Meta declined to answer ten questions WIRED posed before publishing, including whether it had already created the database of face profiles NameTag uses, how long the app retains photographs and biometric data of unrecognised people, and whether that data would ever be sent back to Meta’s servers. The company also did not respond to questions about whether it was building NameTag for blind or low-vision users, or to criticism from privacy advocates who warned the system could let stalkers and abusers identify strangers in public.

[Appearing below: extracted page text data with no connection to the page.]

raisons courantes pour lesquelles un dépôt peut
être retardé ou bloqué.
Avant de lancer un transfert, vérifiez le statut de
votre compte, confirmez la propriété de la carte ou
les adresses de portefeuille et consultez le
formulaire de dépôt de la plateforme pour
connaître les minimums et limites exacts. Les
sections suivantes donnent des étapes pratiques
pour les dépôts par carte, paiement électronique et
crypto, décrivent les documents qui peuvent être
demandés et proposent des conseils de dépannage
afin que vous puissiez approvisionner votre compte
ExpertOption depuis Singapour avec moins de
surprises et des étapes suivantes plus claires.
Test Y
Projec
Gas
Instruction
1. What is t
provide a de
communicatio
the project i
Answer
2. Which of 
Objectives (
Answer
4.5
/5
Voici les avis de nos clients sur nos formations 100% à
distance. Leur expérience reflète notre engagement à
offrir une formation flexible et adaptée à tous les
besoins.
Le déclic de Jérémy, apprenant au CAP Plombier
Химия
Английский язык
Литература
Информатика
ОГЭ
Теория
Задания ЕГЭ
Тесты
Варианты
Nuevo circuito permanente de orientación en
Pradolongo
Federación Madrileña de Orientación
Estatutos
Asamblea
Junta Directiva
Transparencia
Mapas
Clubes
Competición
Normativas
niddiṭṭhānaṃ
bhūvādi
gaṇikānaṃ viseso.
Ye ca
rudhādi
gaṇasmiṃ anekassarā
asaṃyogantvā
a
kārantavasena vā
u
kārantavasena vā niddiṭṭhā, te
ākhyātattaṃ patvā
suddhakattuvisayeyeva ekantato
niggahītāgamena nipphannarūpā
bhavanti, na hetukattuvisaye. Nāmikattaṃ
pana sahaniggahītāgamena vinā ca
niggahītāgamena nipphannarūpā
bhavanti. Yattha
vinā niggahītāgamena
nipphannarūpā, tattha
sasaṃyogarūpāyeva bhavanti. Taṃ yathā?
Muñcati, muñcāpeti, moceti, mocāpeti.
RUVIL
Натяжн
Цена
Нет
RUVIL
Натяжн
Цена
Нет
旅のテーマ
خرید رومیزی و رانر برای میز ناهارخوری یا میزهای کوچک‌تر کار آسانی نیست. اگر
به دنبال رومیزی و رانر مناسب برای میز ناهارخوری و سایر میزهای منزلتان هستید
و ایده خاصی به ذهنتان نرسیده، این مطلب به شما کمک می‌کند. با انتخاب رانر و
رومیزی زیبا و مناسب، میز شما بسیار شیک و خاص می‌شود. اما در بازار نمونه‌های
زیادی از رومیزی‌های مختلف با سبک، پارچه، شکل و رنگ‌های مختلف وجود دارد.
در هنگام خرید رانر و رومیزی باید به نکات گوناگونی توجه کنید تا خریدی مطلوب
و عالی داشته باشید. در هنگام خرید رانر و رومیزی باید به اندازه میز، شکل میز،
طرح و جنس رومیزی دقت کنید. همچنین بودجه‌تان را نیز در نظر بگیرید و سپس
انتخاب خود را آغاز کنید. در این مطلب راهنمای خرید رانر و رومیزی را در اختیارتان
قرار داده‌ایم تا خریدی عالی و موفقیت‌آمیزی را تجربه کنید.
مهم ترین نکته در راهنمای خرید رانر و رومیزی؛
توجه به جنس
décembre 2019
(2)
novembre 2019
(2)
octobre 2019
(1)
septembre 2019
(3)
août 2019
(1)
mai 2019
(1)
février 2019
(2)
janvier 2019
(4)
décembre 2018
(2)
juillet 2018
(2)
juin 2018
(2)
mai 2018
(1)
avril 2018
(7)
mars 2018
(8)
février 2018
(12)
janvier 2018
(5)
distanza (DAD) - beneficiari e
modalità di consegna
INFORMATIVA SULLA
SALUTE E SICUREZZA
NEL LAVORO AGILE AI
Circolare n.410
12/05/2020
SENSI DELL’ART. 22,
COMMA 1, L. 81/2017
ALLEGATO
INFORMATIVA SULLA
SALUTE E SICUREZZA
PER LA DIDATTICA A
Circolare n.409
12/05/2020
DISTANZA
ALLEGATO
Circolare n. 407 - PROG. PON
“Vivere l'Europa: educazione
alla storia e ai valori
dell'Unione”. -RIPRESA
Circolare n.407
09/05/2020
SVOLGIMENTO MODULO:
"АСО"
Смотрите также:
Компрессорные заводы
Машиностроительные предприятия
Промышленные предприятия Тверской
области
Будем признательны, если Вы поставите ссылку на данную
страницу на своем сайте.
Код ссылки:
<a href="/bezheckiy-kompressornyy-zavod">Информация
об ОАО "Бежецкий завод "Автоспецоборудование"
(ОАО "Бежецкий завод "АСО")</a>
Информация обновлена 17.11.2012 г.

NameTag first surfaced in February, when The New York Times, citing internal Meta documents, reported that the company was developing face recognition for its smart glasses and considering a launch as early as this year. One internal memo reportedly described releasing the feature during a “dynamic political environment” when privacy and civil liberties advocates would be distracted by other concerns. WIRED subsequently found that much of NameTag’s machinery had been built into the Meta AI app as early as January, months before any public acknowledgement, adding another layer to the company’s pattern of shipping first and disclosing later when it comes to its smart glasses.

Kade Crockford, director of the technology for liberty programme at the American Civil Liberties Union of Massachusetts, said the removal does not undo the original decision to ship the code and pointed to it as evidence that consumer privacy needs stronger legal protection than Congress has been willing to provide. The Massachusetts House of Representatives last week unanimously passed a consumer privacy bill that, if enacted as written, would impose strong enforcement provisions including a private right of action allowing aggrieved users to sue. “State lawmakers need to do their job and step up to protect consumer privacy,” Crockford said.

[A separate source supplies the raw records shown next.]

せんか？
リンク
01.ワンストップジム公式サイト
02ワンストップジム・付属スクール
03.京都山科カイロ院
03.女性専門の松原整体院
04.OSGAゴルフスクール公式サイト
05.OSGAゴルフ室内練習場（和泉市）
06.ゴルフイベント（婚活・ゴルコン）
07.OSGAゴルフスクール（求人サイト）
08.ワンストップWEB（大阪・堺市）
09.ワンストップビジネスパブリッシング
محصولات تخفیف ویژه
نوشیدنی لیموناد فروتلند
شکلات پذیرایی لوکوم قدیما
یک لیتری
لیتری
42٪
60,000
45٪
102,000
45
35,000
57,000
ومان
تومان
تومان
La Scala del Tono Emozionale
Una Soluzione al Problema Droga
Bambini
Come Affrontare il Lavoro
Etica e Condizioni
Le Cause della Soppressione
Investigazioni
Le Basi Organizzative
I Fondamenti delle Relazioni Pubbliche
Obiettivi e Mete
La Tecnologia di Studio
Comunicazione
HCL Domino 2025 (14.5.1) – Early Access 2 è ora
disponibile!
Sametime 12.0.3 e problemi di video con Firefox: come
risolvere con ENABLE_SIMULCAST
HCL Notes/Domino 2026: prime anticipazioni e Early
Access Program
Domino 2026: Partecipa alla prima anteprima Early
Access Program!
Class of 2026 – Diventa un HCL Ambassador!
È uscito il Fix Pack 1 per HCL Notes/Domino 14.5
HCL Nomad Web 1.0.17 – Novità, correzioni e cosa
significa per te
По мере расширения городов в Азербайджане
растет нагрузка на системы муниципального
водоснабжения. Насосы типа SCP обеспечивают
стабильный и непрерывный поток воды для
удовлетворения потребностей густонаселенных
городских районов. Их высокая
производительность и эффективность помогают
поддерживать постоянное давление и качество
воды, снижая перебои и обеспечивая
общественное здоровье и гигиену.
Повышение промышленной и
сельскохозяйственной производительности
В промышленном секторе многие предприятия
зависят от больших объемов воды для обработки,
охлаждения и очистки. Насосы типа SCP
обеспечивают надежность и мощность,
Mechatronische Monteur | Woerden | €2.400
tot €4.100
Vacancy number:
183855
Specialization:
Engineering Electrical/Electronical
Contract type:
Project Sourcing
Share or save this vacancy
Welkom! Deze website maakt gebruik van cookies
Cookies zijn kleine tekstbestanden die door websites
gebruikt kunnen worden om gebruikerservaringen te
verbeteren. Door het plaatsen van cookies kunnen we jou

Meta’s sneaky tactics in slipping the face-recognition code into its smart glasses show exactly why data privacy bills need the teeth of strong enforcement,” Crockford added. “Companies like Meta prioritise their bottom line, so lawmakers need to speak in the only language its C-suite understands.” Whether a code removal prompted by investigative reporting constitutes a victory or merely a tactical retreat depends on what Meta does next, and on whether the regulatory pressure building on both sides of the Atlantic produces enforceable consequences before the feature quietly returns under a different name.